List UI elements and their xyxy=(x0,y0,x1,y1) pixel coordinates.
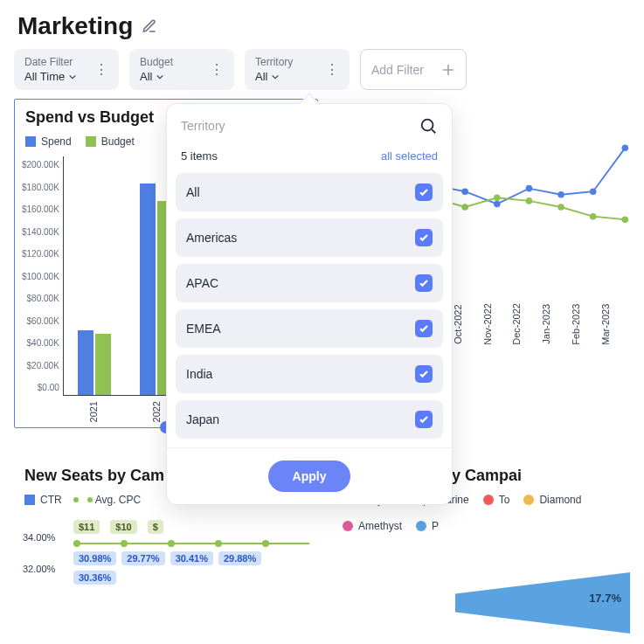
x-tick: 2022 xyxy=(151,401,162,422)
filter-more-icon[interactable]: ⋮ xyxy=(82,61,108,78)
legend-swatch-ctr xyxy=(24,495,35,505)
filter-label: Date Filter xyxy=(24,56,77,68)
legend-dot-diamond xyxy=(523,495,534,505)
option-label: India xyxy=(186,367,212,381)
x-tick: 2021 xyxy=(88,401,99,422)
cpc-badge: $ xyxy=(148,520,163,534)
filter-value: All xyxy=(140,70,152,83)
conversion-pct: 17.7% xyxy=(589,592,621,605)
filter-chip-territory[interactable]: Territory All ⋮ xyxy=(245,49,350,90)
svg-point-20 xyxy=(422,120,433,131)
option-list: AllAmericasAPACEMEAIndiaJapan xyxy=(167,173,452,447)
svg-point-17 xyxy=(557,204,564,211)
svg-point-4 xyxy=(461,188,468,195)
edit-icon[interactable] xyxy=(142,18,157,34)
search-icon[interactable] xyxy=(419,116,438,135)
filter-chip-budget[interactable]: Budget All ⋮ xyxy=(129,49,234,90)
option-label: APAC xyxy=(186,276,218,290)
territory-option[interactable]: APAC xyxy=(176,264,443,302)
territory-option[interactable]: India xyxy=(176,355,443,393)
ctr-badge: 29.88% xyxy=(218,551,261,565)
checkbox-checked-icon[interactable] xyxy=(415,320,433,337)
svg-point-18 xyxy=(590,213,597,220)
ctr-badge: 30.36% xyxy=(73,571,116,585)
option-label: EMEA xyxy=(186,322,221,336)
legend-label: P xyxy=(432,520,439,532)
svg-point-9 xyxy=(622,145,629,152)
x-tick: Oct-2022 xyxy=(453,303,482,345)
legend-swatch-budget xyxy=(86,136,96,147)
popover-count: 5 items xyxy=(181,149,218,163)
filter-value: All Time xyxy=(24,70,65,83)
svg-point-14 xyxy=(461,204,468,211)
legend-label: Diamond xyxy=(539,494,581,506)
svg-point-6 xyxy=(526,185,533,192)
cpc-badges: $11$10$ xyxy=(73,520,309,534)
legend-label: To xyxy=(499,494,510,506)
legend-label: Budget xyxy=(101,135,135,148)
bar xyxy=(140,184,156,395)
x-tick: Nov-2022 xyxy=(482,303,512,345)
svg-point-16 xyxy=(526,197,533,204)
ctr-badge: 29.77% xyxy=(121,551,164,565)
cpc-badge: $11 xyxy=(73,520,100,534)
legend-dot-amethyst xyxy=(343,521,353,531)
legend-label: Avg. CPC xyxy=(95,494,141,506)
territory-option[interactable]: EMEA xyxy=(176,309,443,348)
filter-more-icon[interactable]: ⋮ xyxy=(197,61,224,78)
filter-label: Territory xyxy=(255,56,293,68)
svg-point-7 xyxy=(557,191,564,198)
legend-label: Spend xyxy=(41,135,72,148)
filter-bar: Date Filter All Time ⋮ Budget All ⋮ Terr… xyxy=(0,49,644,99)
legend-label: Amethyst xyxy=(358,520,402,532)
filter-chip-date[interactable]: Date Filter All Time ⋮ xyxy=(14,49,119,90)
x-tick: Mar-2023 xyxy=(600,303,630,345)
add-filter-button[interactable]: Add Filter xyxy=(360,49,467,90)
funnel-chart: 17.7% xyxy=(332,546,630,644)
territory-popover: Territory 5 items all selected AllAmeric… xyxy=(166,103,453,505)
filter-label: Budget xyxy=(140,56,173,68)
x-tick: Dec-2022 xyxy=(511,303,541,345)
svg-point-5 xyxy=(494,201,501,208)
filter-value: All xyxy=(255,70,267,83)
svg-point-15 xyxy=(494,195,501,202)
checkbox-checked-icon[interactable] xyxy=(415,411,433,428)
svg-point-19 xyxy=(622,216,629,223)
cpc-badge: $10 xyxy=(110,520,136,534)
x-tick: Jan-2023 xyxy=(541,303,571,345)
chevron-down-icon xyxy=(271,73,280,81)
chevron-down-icon xyxy=(156,73,164,81)
option-label: Americas xyxy=(186,231,237,245)
filter-more-icon[interactable]: ⋮ xyxy=(313,61,339,78)
bar xyxy=(95,334,111,395)
ctr-badge: 30.98% xyxy=(73,551,116,565)
option-label: All xyxy=(186,185,200,199)
legend-swatch-cpc xyxy=(76,499,90,501)
popover-title: Territory xyxy=(181,119,225,133)
legend-dot-topaz xyxy=(483,495,494,505)
legend-swatch-spend xyxy=(25,136,36,147)
plus-icon xyxy=(441,63,455,77)
territory-option[interactable]: Japan xyxy=(176,400,443,439)
option-label: Japan xyxy=(186,412,219,426)
x-tick: Feb-2023 xyxy=(571,303,600,345)
territory-option[interactable]: Americas xyxy=(176,218,443,257)
legend-dot-p xyxy=(416,521,426,531)
y-axis: 34.00% 32.00% xyxy=(23,532,55,574)
bar xyxy=(78,330,93,395)
y-axis: $200.00K$180.00K$160.00K$140.00K$120.00K… xyxy=(22,156,63,422)
ctr-badge: 30.41% xyxy=(170,551,213,565)
territory-option[interactable]: All xyxy=(176,173,443,211)
checkbox-checked-icon[interactable] xyxy=(415,229,433,246)
ctr-badges: 30.98%29.77%30.41%29.88%30.36% xyxy=(73,551,309,585)
page-title: Marketing xyxy=(17,12,133,40)
chevron-down-icon xyxy=(68,73,77,81)
cpc-line xyxy=(73,543,309,544)
add-filter-label: Add Filter xyxy=(371,63,424,77)
all-selected-link[interactable]: all selected xyxy=(381,149,438,163)
svg-point-8 xyxy=(590,188,597,195)
apply-button[interactable]: Apply xyxy=(268,460,351,492)
checkbox-checked-icon[interactable] xyxy=(415,274,433,292)
checkbox-checked-icon[interactable] xyxy=(415,184,433,201)
checkbox-checked-icon[interactable] xyxy=(415,365,433,383)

What is being asked:
Copy each line of the records that has "selected" in it.

Exercise response:
territory-popover: Territory 5 items all selected AllAmeric… xyxy=(166,103,453,505)
all-selected-link[interactable]: all selected xyxy=(381,149,438,163)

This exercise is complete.